PROBLEM DETAILS: Transcribe the entries below exactly, starting with the line that has "Samsung Galaxy" and stopping after the line that has "c’est une approche de gestion et de"; no pictures belong in the copy.

◆ ◆ ◆ ◆

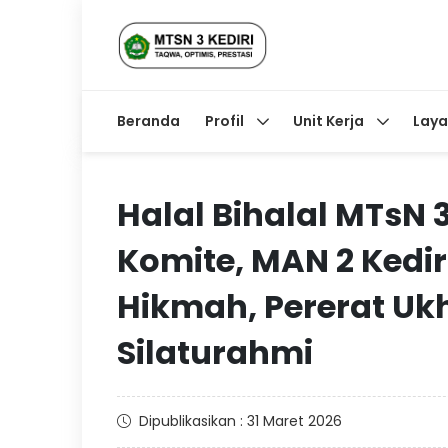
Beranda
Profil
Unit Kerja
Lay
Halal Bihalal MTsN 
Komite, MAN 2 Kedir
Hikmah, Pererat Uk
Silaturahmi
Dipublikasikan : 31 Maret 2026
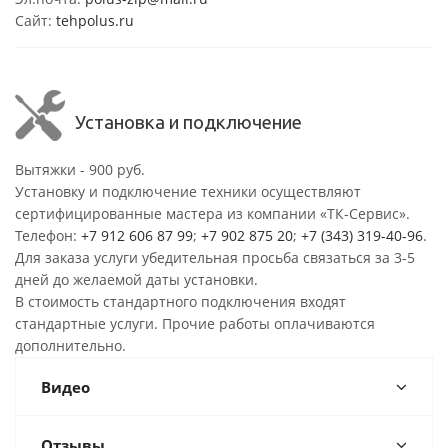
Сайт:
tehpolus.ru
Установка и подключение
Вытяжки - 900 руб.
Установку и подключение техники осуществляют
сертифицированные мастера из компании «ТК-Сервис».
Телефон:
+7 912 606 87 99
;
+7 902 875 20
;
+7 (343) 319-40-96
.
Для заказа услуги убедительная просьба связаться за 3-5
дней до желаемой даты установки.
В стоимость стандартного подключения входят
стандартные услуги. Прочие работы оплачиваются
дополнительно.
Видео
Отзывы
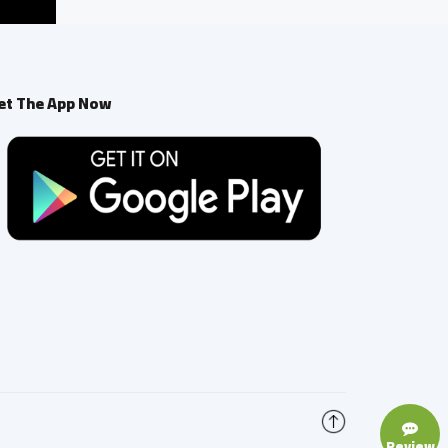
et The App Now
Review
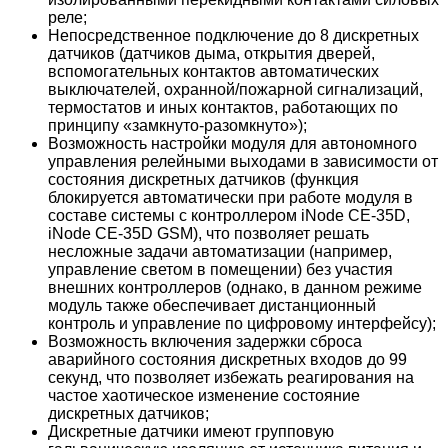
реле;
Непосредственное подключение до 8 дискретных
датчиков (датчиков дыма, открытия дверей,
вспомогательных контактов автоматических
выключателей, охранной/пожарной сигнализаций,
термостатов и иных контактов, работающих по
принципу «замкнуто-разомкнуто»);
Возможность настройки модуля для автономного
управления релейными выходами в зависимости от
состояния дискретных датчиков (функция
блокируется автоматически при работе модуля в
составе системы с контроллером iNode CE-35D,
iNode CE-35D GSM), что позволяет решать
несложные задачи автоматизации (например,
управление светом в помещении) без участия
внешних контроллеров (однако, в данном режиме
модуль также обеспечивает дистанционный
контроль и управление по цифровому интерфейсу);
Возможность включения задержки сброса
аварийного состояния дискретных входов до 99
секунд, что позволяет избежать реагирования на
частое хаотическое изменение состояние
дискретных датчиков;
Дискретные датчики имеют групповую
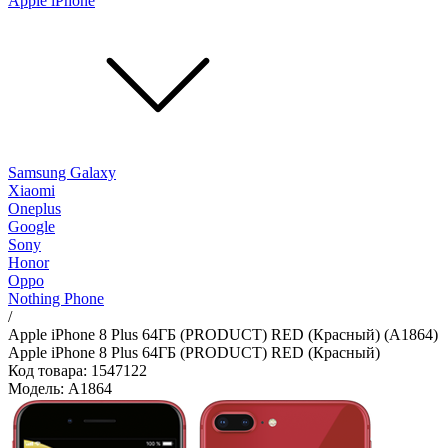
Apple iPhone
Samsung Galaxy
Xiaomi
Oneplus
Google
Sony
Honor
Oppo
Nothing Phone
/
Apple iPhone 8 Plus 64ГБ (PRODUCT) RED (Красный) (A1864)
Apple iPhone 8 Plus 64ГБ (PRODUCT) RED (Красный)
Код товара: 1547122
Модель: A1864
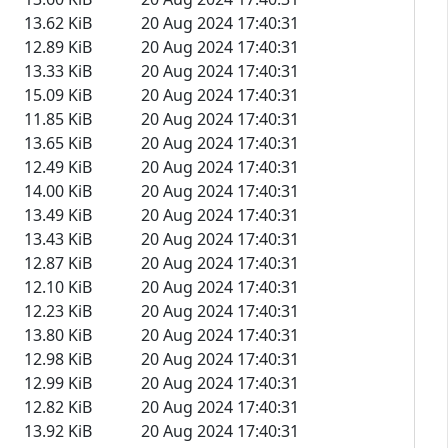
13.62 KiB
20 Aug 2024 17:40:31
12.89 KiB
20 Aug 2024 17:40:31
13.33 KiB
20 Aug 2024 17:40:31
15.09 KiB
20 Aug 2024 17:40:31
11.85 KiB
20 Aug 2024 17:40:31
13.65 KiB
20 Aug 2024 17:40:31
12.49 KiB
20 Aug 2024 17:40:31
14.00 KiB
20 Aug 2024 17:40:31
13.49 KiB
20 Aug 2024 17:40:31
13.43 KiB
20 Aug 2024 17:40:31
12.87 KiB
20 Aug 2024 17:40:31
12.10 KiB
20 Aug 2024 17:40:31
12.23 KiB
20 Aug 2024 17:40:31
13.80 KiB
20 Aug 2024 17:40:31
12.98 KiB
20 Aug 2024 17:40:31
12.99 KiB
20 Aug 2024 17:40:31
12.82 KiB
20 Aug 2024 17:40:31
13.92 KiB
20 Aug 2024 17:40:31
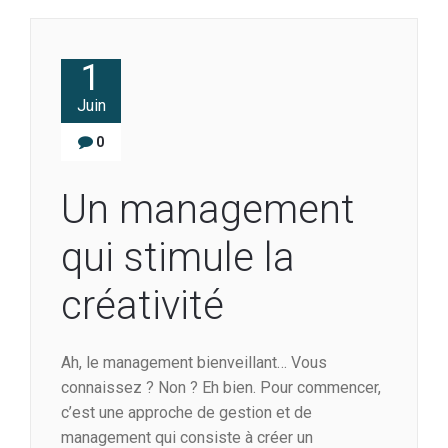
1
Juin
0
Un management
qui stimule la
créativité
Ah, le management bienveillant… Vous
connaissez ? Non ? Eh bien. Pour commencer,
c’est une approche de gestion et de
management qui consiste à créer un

◆ ◆ ◆ ◆

ANSWER AREA:
Samsung Galaxy
Xiaomi
Oneplus
Google
Sony
Honor
Oppo
Nothing Phone
/
Apple iPhone 8 Plus 64ГБ (PRODUCT) RED (Красный) (A1864)
Apple iPhone 8 Plus 64ГБ (PRODUCT) RED (Красный)
Код товара: 1547122
Модель: A1864
13.62 KiB
20 Aug 2024 17:40:31
12.89 KiB
20 Aug 2024 17:40:31
13.33 KiB
20 Aug 2024 17:40:31
15.09 KiB
20 Aug 2024 17:40:31
11.85 KiB
20 Aug 2024 17:40:31
13.65 KiB
20 Aug 2024 17:40:31
12.49 KiB
20 Aug 2024 17:40:31
14.00 KiB
20 Aug 2024 17:40:31
13.49 KiB
20 Aug 2024 17:40:31
13.43 KiB
20 Aug 2024 17:40:31
12.87 KiB
20 Aug 2024 17:40:31
12.10 KiB
20 Aug 2024 17:40:31
12.23 KiB
20 Aug 2024 17:40:31
13.80 KiB
20 Aug 2024 17:40:31
12.98 KiB
20 Aug 2024 17:40:31
12.99 KiB
20 Aug 2024 17:40:31
12.82 KiB
20 Aug 2024 17:40:31
13.92 KiB
20 Aug 2024 17:40:31
1
Juin
0
Un management
qui stimule la
créativité
Ah, le management bienveillant… Vous
connaissez ? Non ? Eh bien. Pour commencer,
c’est une approche de gestion et de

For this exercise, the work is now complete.